Someone decked the skies with boughs of sprites.
The red jellyfish in the sky is a unique red sprite high above a storm across the southern plains of the United States.
Taken in the early hours of 21 October by outdoor photographer Paul Smith, red sprites, along with blue jets and elves, are elusive electrical discharges in the upper atmosphere that are difficult to study as they occur over thunderstorms and propagate out into space.
“There were some very strong events and many dancing sprites as the storms matured,” says Paul.
“I was so amazed to capture some very bright reflections in the lake I was shooting from. I was out until the early hours of the morning and got home at 5:00, but so worth it!” The photo was taken from Lake Acadia, Oklahoma. Watch a video of the storm .
Sightings of these elusive high altitude optical phenomena had long been based on hearsay and appeared to be linked with thunderstorms. First camera images of red sprites were obtained about 30 years ago. The scientific community was intrigued and wanted to learn more, leading to the creation of an observatory that is now aboard the International Space Station.
Called the Atmosphere-Space Interactions Monitor, or ASIM, the suite of instruments includes optical cameras and photometers to capture red sprites and other high altitude luminous events as well as lightning. ASIM also carries a Gamma-ray detector to study so-called Terrestrial Gamma-ray Flashes (TGFs).

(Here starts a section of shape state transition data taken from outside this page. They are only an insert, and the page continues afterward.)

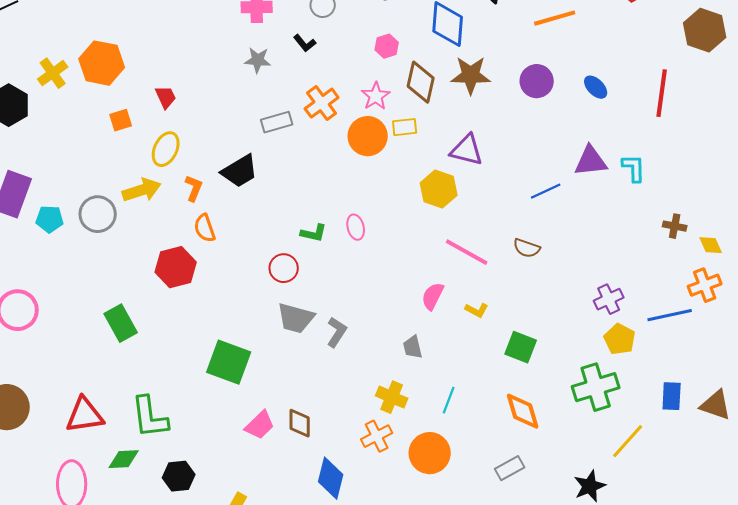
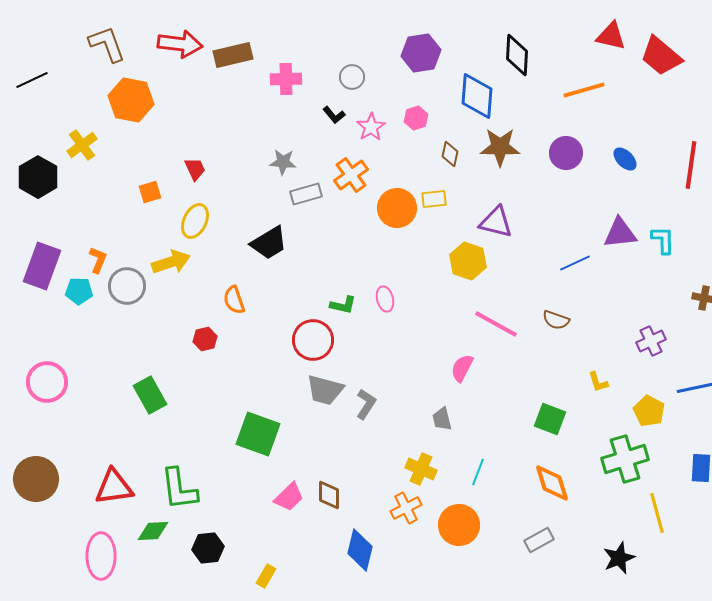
gray star: (258, 60) -> (283, 162), moved
orange hexagon: (102, 63) -> (131, 100), moved
brown diamond: (421, 82) -> (450, 154), size x0.6
pink star: (376, 96) -> (371, 127), moved
orange L-shape: (194, 188) -> (98, 260), moved
red hexagon: (176, 267) -> (205, 339), size x0.6
red circle: (284, 268) -> (313, 340), size x1.4
purple cross: (609, 299) -> (651, 341), moved
yellow L-shape: (477, 310) -> (598, 382), moved, turned 45
yellow line: (628, 441) -> (657, 513), turned -57

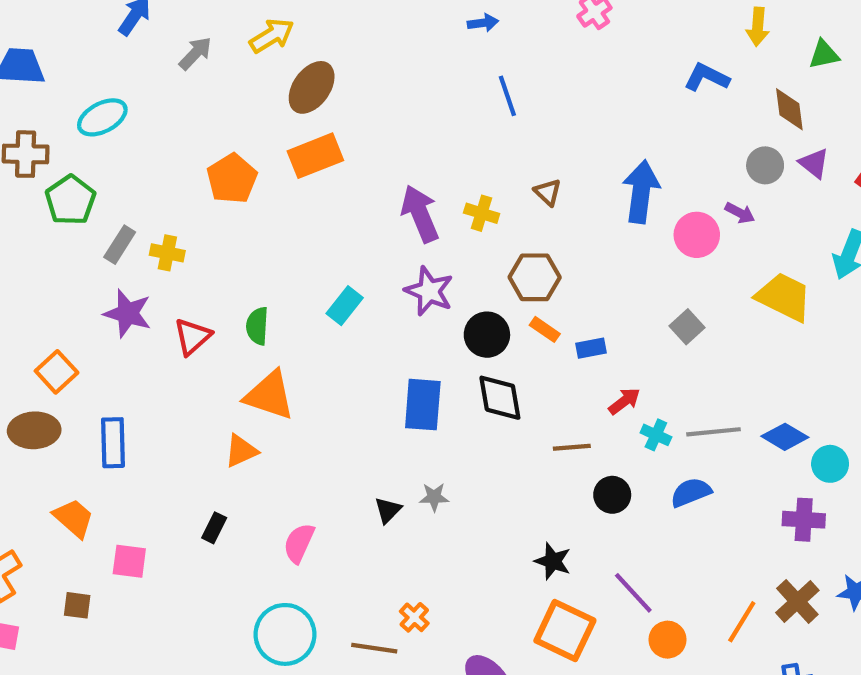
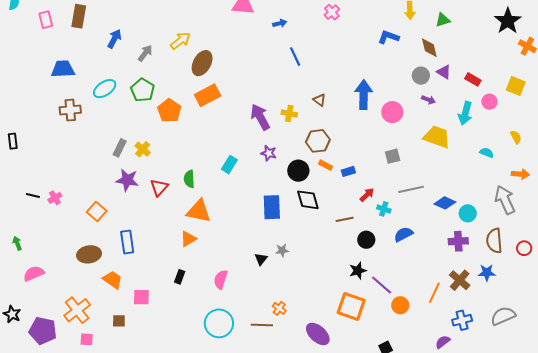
green pentagon: (70, 200) -> (143, 90), moved
purple arrow: (740, 213) -> (428, 100), moved
yellow cross: (167, 253) -> (143, 149), turned 35
purple star: (429, 291) -> (269, 153), size x0.7
gray square: (687, 327) -> (393, 156), turned 35
brown ellipse: (34, 430) -> (89, 254), moved
gray line: (714, 432) -> (411, 189), moved
black star: (553, 561) -> (358, 271), moved, turned -30

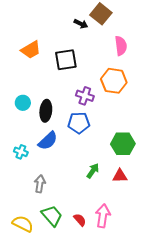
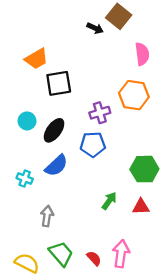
black square: (66, 60) -> (59, 83), moved
purple cross: (85, 96) -> (100, 113), turned -36
black ellipse: (46, 111) -> (54, 130), turned 30

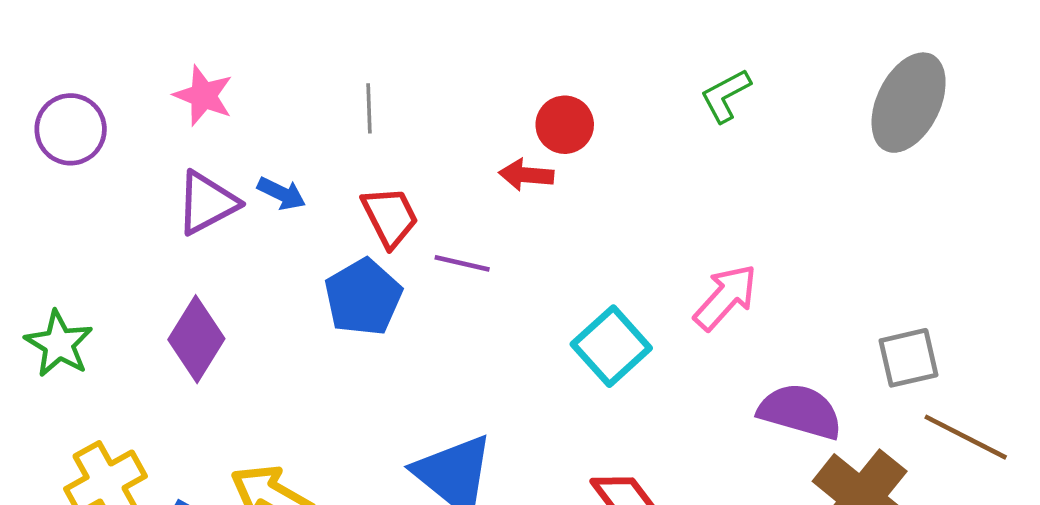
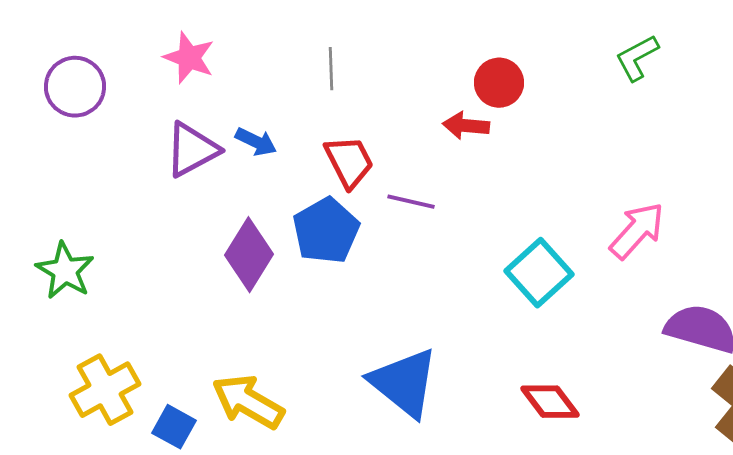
purple diamond: (196, 339) -> (249, 255), moved

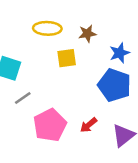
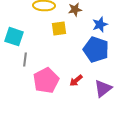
gray line: (23, 98) -> (25, 60), turned -48

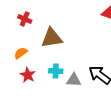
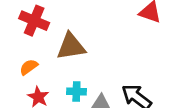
red cross: (25, 19) -> (34, 21), size x1.5

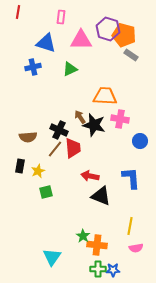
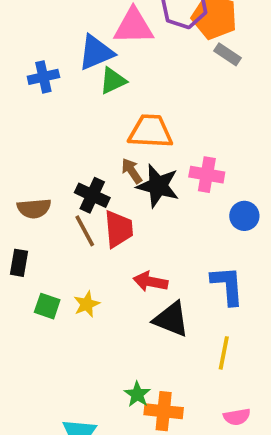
blue triangle: (46, 43) -> (96, 52), moved, turned -40
orange trapezoid: (105, 96) -> (150, 131), moved
brown line: (55, 149) -> (85, 231), turned -66
yellow star: (38, 171) -> (87, 304), moved
green square: (46, 192) -> (47, 306), moved, turned 32
yellow line: (130, 226) -> (224, 353), moved

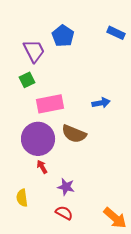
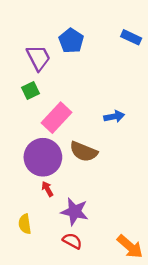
pink rectangle: (50, 104) -> (56, 118), turned -36
purple star: (66, 187) -> (75, 212), size x1.4

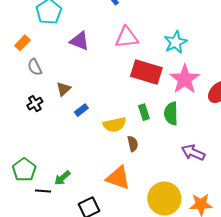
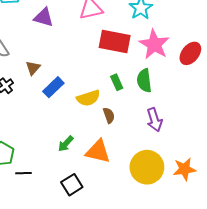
blue rectangle: (81, 110) -> (53, 87), size x1.5
purple arrow: (193, 153) -> (154, 120), moved, turned -125
green arrow: (62, 178) -> (66, 144), moved

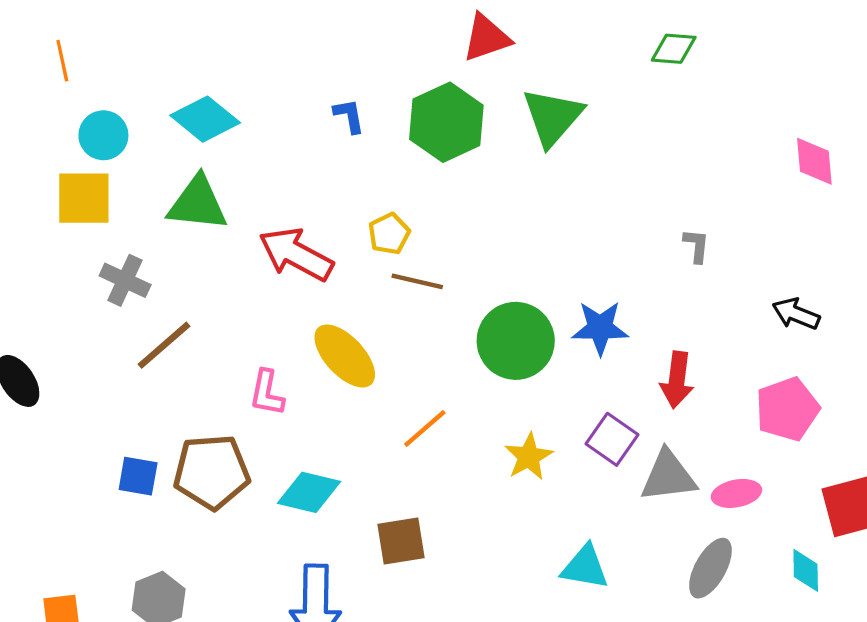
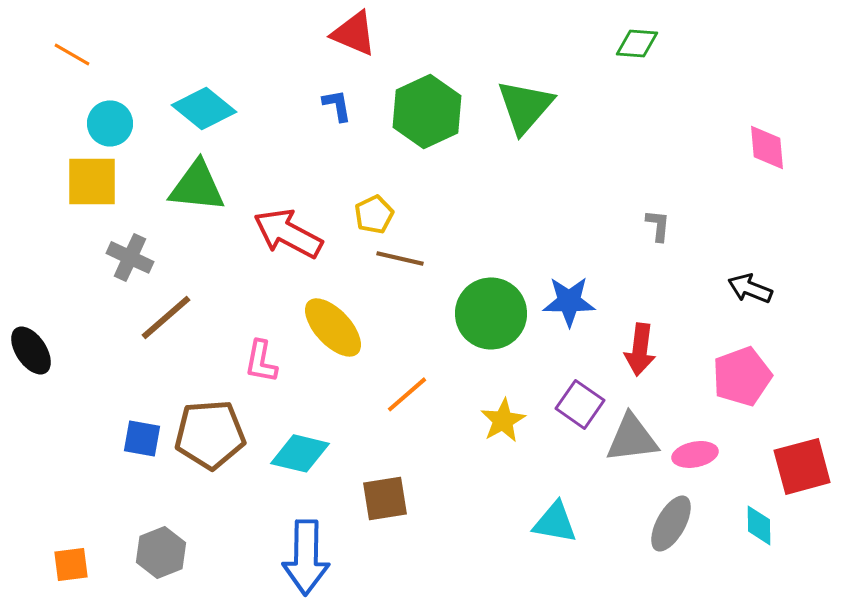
red triangle: (486, 38) -> (354, 33), moved, turned 42
orange line: (62, 61) -> (72, 54), turned -48

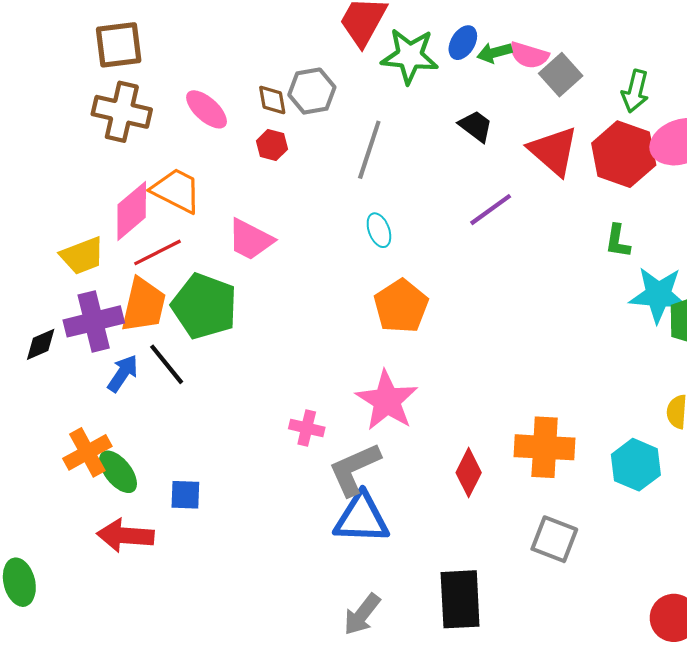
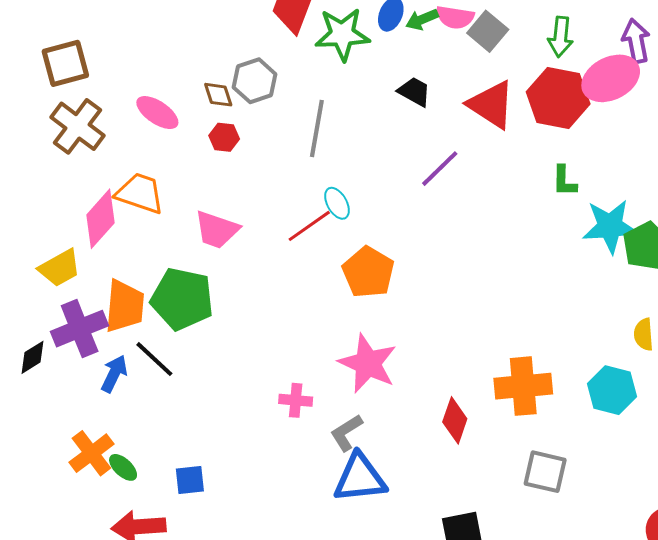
brown cross: (122, 112) -> (78, 126), turned 32
red line: (157, 252) -> (309, 226), moved
gray L-shape: (354, 469) -> (346, 433), size x0.7
green ellipse: (118, 472) -> (123, 467), size x0.7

All these instruments are mounted together outside the European Columbus module and look downwards towards the Earth. The combination of optical and Gamma-ray detectors in the same payload makes it possible to describe the lightning processes that lead to TGF emissions. ASIM provides the highest ever spatial and temporal resolution for the study of electrical activity linked to thunderstorms.
New data from ASIM will improve our understanding of the effect of thunderstorms on the atmosphere and thus contribute to more accurate climate models.
The data ASIM is generating has been made available to the public for the first time and can be consulted at the ASIM Science Data Center. A recent paper was also published in Science magazine.
Though they are difficult to detect due to their faintness and the fact that they disappear within milliseconds, the conditions from Earth were just right to catch these sprites in action.